# Today's color is red



## barry richardson (Aug 18, 2015)

Turned and finished these a few weeks ago, got them buffed out today, the first is African Sumac with some burly figure, Zircote collar, about 7x11. The other is Carob, the top is a piece of Eucalyptus burl, dyed with walnut dye, about 8x12, both finished with lacquer.

Reactions: Like 1 | EyeCandy! 16 | Way Cool 11


----------



## duncsuss (Aug 18, 2015)

Fantastic -- I love the way you made the neck-to-collar transition absolutely smooth in the African Sumac & Ziricote piece.

Can you share your buffing method? I'm never certain how fast to run the lathe, or whether tripoli compound and white diamond -- the "Beall system" -- are the best things to use.

Reactions: Thank You! 1 | Agree 1


----------



## davduckman2010 (Aug 18, 2015)

awesome finish barry beautiful works of art

Reactions: Thank You! 1


----------



## Nature Man (Aug 18, 2015)

Great turnings!
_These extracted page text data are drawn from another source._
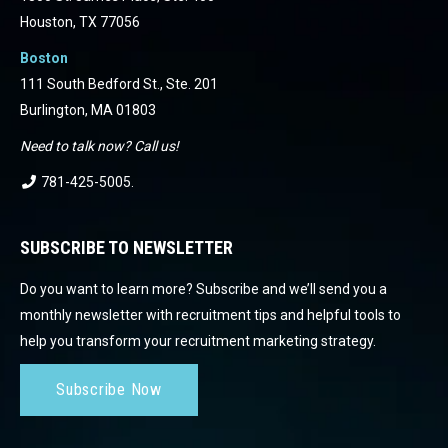
Houston, TX 77056
Boston
111 South Bedford St., Ste. 201
Burlington, MA 01803
Need to talk now? Call us!
781-425-5005
.
SUBSCRIBE TO NEWSLETTER
Do you want to learn more? Subscribe and we’ll send you a
monthly newsletter with recruitment tips and helpful tools to
help you transform your recruitment marketing strategy.
Subscribe Now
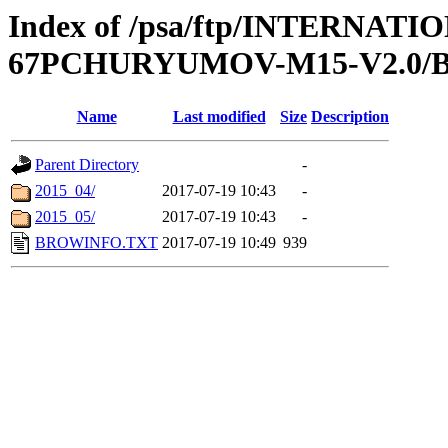
Index of /psa/ftp/INTERN
67PCHURYUMOV-M15-V2.0
Name
Last modified
Size
Description
Parent Directory
-
2015_04/
2017-07-19 10:43
-
2015_05/
2017-07-19 10:43
-
BROWINFO.TXT
2017-07-19 10:49
939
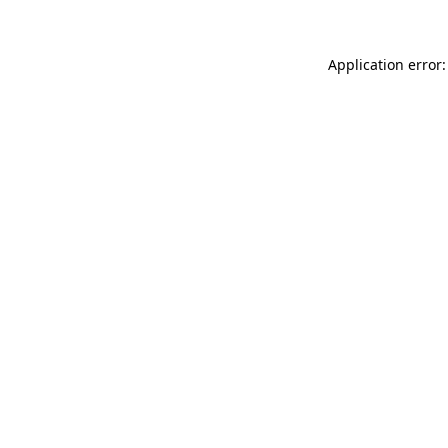
Application error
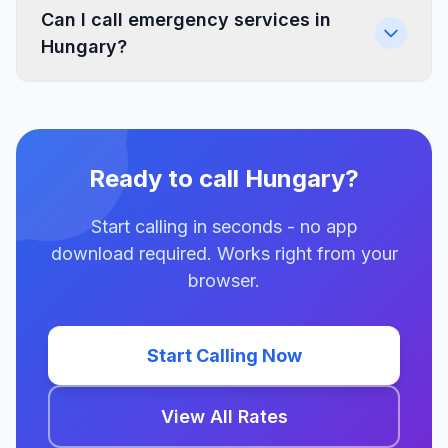
Can I call emergency services in
Hungary?
Ready to call Hungary?
Start calling in seconds - no app
download required. Works right from your
browser.
Start Calling Now
View All Rates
Love the contrasts, the shapes, and the finishes. Chuck

Reactions: Thank You! 1


----------



## Jerry B (Aug 18, 2015)

gorgeous vessels Barry, and like the others, really like your finish, well done

Reactions: Thank You! 1


----------



## barry richardson (Aug 18, 2015)

duncsuss said:


> Fantastic -- I love the way you made the neck-to-collar transition absolutely smooth in the African Sumac & Ziricote piece.
> 
> Can you share your buffing method? I'm never certain how fast to run the lathe, or whether tripoli compound and white diamond -- the "Beall system" -- are the best things to use.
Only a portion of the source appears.